> Listed entries
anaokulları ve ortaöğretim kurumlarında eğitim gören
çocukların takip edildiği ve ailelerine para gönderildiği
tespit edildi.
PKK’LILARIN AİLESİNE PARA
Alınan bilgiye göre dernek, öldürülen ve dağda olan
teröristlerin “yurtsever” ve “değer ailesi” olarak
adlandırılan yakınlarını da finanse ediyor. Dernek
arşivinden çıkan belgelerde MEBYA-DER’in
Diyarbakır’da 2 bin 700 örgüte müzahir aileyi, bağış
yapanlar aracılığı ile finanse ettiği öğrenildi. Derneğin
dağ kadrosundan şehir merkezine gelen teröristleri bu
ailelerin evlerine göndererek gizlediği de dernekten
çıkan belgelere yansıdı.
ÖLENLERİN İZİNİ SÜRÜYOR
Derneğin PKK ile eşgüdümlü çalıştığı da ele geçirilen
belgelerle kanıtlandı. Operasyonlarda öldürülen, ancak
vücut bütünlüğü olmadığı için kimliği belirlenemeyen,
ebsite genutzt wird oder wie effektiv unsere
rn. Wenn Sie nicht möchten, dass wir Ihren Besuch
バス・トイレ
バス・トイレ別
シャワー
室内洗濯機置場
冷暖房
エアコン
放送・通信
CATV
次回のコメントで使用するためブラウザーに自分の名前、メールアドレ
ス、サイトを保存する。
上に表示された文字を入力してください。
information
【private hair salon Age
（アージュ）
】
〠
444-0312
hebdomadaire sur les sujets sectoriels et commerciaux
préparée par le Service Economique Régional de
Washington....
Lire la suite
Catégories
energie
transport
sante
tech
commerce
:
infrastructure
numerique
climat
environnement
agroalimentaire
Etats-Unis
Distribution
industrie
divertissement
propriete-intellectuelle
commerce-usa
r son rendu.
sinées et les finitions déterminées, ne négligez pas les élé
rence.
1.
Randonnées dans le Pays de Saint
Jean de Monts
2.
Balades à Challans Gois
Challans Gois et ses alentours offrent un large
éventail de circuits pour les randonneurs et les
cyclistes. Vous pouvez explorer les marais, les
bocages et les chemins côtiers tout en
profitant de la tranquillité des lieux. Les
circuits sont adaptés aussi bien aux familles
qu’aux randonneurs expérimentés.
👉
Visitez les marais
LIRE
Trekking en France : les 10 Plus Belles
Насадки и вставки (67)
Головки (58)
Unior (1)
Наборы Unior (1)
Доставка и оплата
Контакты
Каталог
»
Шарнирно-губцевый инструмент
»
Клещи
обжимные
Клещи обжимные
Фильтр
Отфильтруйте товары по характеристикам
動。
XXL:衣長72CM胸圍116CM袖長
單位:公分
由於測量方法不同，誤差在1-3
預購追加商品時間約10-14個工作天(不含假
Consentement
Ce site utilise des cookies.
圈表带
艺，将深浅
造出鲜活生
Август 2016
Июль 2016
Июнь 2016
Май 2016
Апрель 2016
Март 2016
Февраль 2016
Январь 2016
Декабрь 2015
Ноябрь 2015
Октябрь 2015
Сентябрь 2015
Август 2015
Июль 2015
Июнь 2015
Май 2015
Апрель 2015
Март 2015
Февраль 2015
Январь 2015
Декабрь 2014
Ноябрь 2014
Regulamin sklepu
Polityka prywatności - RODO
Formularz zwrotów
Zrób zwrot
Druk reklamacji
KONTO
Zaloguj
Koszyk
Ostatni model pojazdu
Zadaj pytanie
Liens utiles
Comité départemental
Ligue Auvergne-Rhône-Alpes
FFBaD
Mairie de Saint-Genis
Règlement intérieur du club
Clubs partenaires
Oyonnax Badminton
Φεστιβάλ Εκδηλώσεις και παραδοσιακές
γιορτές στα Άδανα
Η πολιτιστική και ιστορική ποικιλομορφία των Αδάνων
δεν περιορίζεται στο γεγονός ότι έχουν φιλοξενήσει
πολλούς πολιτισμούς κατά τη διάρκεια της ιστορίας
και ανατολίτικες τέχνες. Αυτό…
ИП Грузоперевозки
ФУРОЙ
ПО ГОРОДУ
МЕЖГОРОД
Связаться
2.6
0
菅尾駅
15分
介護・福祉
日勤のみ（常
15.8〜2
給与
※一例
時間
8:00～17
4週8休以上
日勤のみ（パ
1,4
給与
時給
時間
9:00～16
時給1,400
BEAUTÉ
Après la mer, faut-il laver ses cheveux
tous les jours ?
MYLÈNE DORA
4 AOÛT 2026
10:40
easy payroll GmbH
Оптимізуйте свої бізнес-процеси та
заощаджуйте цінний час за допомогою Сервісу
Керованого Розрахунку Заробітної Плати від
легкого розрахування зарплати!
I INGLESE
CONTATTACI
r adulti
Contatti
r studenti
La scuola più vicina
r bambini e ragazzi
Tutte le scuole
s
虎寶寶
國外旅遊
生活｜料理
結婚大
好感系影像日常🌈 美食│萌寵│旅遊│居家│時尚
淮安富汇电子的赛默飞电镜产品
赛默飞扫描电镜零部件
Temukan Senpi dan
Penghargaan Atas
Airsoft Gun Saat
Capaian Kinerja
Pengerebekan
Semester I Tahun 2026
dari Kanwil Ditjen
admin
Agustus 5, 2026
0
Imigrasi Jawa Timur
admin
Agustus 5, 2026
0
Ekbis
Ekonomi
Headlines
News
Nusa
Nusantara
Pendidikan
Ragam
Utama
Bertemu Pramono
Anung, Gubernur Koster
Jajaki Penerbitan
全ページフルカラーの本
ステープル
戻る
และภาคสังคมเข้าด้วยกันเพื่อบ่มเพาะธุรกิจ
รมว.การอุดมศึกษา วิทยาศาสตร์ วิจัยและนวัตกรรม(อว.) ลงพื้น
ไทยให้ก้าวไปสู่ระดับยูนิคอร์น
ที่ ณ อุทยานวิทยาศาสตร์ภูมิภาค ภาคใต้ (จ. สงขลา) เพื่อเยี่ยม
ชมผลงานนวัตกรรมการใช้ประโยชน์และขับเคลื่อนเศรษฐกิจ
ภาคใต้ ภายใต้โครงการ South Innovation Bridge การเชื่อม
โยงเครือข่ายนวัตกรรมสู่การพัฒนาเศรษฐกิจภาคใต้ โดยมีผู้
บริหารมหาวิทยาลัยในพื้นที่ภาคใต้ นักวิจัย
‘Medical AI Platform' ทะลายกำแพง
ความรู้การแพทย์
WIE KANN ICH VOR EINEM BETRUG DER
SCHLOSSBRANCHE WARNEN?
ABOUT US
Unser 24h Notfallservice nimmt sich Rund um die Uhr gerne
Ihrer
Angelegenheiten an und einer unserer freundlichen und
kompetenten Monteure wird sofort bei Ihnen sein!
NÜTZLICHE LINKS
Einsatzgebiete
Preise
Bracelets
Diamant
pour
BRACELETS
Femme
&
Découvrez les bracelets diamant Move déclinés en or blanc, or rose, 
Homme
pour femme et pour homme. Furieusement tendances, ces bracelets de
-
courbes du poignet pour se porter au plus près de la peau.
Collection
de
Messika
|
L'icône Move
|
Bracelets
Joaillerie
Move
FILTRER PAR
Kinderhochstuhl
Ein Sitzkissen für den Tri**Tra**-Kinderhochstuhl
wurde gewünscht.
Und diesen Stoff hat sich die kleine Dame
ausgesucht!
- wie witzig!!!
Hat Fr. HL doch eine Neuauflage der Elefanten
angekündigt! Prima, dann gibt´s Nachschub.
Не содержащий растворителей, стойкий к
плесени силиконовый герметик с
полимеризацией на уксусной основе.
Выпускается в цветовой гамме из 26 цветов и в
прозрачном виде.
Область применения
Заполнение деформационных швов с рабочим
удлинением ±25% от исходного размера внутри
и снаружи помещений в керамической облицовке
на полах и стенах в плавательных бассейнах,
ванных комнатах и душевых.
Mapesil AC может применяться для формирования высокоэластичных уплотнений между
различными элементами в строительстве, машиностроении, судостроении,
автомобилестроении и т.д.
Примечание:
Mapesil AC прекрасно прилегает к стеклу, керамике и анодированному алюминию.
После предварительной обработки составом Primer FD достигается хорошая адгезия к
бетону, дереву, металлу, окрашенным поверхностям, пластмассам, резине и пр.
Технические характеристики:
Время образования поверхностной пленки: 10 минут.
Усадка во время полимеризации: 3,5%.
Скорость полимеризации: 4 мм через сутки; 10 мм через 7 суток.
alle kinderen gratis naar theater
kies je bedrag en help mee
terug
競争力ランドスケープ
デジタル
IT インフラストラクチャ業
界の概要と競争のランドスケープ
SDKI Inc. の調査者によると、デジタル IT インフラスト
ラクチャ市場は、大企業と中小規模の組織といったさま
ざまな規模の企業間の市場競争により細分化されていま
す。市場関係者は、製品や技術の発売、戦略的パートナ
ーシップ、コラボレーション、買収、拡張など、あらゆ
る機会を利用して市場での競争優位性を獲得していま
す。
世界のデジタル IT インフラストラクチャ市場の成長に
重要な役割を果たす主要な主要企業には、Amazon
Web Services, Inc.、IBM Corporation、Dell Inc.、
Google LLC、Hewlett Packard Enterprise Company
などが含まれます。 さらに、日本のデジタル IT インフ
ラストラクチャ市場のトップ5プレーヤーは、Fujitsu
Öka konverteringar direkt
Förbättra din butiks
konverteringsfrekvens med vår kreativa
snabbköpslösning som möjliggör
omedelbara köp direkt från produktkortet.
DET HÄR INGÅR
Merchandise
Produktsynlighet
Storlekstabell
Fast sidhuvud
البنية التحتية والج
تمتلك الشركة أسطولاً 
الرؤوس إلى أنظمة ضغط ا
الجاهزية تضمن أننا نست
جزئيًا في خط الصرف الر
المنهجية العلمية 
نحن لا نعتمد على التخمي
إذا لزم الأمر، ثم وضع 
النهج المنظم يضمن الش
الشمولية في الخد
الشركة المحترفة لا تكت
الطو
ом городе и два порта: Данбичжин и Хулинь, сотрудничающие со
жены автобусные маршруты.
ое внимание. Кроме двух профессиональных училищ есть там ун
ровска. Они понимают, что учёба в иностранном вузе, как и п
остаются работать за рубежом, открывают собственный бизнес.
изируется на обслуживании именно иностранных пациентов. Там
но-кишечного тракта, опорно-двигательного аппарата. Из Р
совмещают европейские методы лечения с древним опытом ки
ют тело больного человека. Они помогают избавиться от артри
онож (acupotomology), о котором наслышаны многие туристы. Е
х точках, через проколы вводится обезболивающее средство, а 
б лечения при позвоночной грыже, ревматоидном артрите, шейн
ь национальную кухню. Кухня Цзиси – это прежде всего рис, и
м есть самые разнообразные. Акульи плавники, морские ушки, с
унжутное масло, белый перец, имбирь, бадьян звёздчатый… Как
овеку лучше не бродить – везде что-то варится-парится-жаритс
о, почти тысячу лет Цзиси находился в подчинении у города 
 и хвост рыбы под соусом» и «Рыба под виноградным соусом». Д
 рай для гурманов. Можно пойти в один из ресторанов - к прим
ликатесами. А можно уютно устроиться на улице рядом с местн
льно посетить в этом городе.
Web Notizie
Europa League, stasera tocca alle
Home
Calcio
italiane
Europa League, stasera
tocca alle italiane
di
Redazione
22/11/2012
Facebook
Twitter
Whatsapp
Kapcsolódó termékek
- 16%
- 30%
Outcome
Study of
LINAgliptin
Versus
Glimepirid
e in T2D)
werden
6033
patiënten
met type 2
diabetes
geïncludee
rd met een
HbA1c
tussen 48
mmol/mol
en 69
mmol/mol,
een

> What you should do
Nothing but the lines from the start of the data above through the line with "belgelerle kanıtlandı. Operasyonlarda" should appear in your answer, copied exactly.

> Response below
anaokulları ve ortaöğretim kurumlarında eğitim gören
çocukların takip edildiği ve ailelerine para gönderildiği
tespit edildi.
PKK’LILARIN AİLESİNE PARA
Alınan bilgiye göre dernek, öldürülen ve dağda olan
teröristlerin “yurtsever” ve “değer ailesi” olarak
adlandırılan yakınlarını da finanse ediyor. Dernek
arşivinden çıkan belgelerde MEBYA-DER’in
Diyarbakır’da 2 bin 700 örgüte müzahir aileyi, bağış
yapanlar aracılığı ile finanse ettiği öğrenildi. Derneğin
dağ kadrosundan şehir merkezine gelen teröristleri bu
ailelerin evlerine göndererek gizlediği de dernekten
çıkan belgelere yansıdı.
ÖLENLERİN İZİNİ SÜRÜYOR
Derneğin PKK ile eşgüdümlü çalıştığı da ele geçirilen
belgelerle kanıtlandı. Operasyonlarda öldürülen, ancak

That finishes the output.